With that in mind, let's get some pandas. 

In [8]:
from IPython.display import Image
Image('ds_insights.jpeg', width=600)

<IPython.core.display.Image object>

## Primer of Pandas:
* Pandas Building Blocks: The Series, DataFrame and Index 
* Loading and reading a data file into a DataFrame
* Wrangling a nasty file
* Writing a DataFrame to file 

In [8]:
# create a pandas series from a list
import pandas as pd
import numpy as np

s = pd.Series([1,3,5,7,9])

# create a pandas series from a dictionary
d = {'a': 1, 'b': 3, 'c': 5, 'd': 7, 'e': 9}
s = pd.Series(d)

#create a pandas series from a numpy array
import numpy as np
a = np.array([1,3,5,7,9])
s = pd.Series(a)

s

0    1
1    3
2    5
3    7
4    9
dtype: int64

In [21]:

# extracting a value from the series

# extract the value at index 0
s[0]
s.iloc[0]
s[0] == s.iloc[0] #integer location

#how about when we have strings as the index? We can use a label based location by calling s.loc[label] instead of s[label]
s = pd.Series([1,3,5,7,9], index=['a','b','c','d','e'])
s.index.name = 'ID'
s.name = 'Cats'

s

s.iloc[1] 

3

In [23]:
s.loc['b'] #label based location
s['b']

3

In [44]:
# let's create a pandas dataframe from a dictionary consisting of cats and dogs columns 
d = {'cats': [1,3,5,7,9], 'dogs': [2,4,6,8,10]}
df = pd.DataFrame(d)

# another way to create a dataframe

cats = pd.Series([1,3,5,7,9], name='cats')
dogs = pd.Series([2,4,6,8,10], name='dogs')
df = pd.concat([cats, dogs], axis=1)

df

birds = pd.Series([1,3,5,7,9], name='birds')
#add birds to df
new_df = pd.concat([df, birds], axis=1)
new_df

# Q: What happens if birds has suddenly become a pandas series with 6 elements instead of 5? How will the new_df look like?

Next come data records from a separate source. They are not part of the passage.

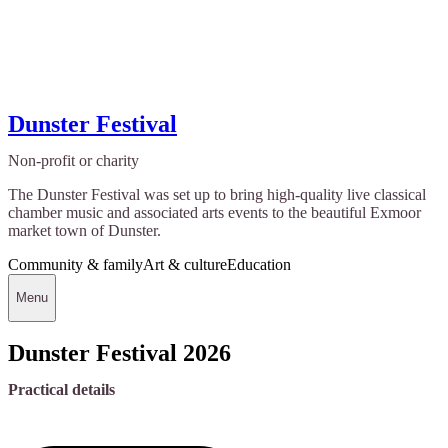
Dunster Festival
Non-profit or charity
The Dunster Festival was set up to bring high-quality live classical
chamber music and associated arts events to the beautiful Exmoor
market town of Dunster.
Community & family
Art & culture
Education
Menu
Dunster Festival 2026
Practical details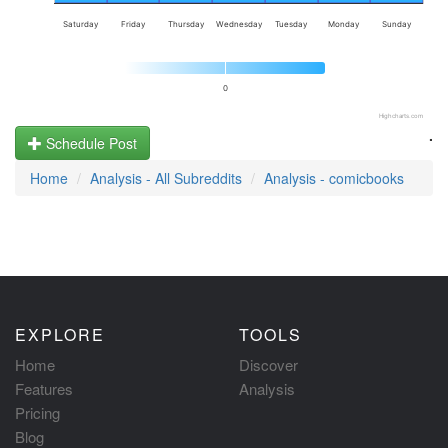
Saturday
Friday
Thursday
Wednesday
Tuesday
Monday
Sunday
0
Highcharts.com
.
Schedule Post
Home
Analysis - All Subreddits
Analysis - comicbooks
EXPLORE
TOOLS
Home
Discover
Features
Analysis
Pricing
Blog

#map the index column to a different column corresponding to some family names
new_df.index = ['Ting', 'Khan', 'Chen', 'Ciuca', 'Williams']
new_df


new_df.index.name = 'Name'
new_df

new_df.loc['Chen']
new_df.iloc[2] # we will soon learn how to select rows based on a condition

# now that we created this dataframe, let's save it somewhere
new_df.to_csv('cats_dogs_birds.csv')



cats     5
dogs     6
birds    5
Name: Chen, dtype: int64

So far, we focused on creating our very own dataframe from scratch. Often times, we already have a dataset that we would like to explore. We now turn our attention to loading this special datafile and reading it properly.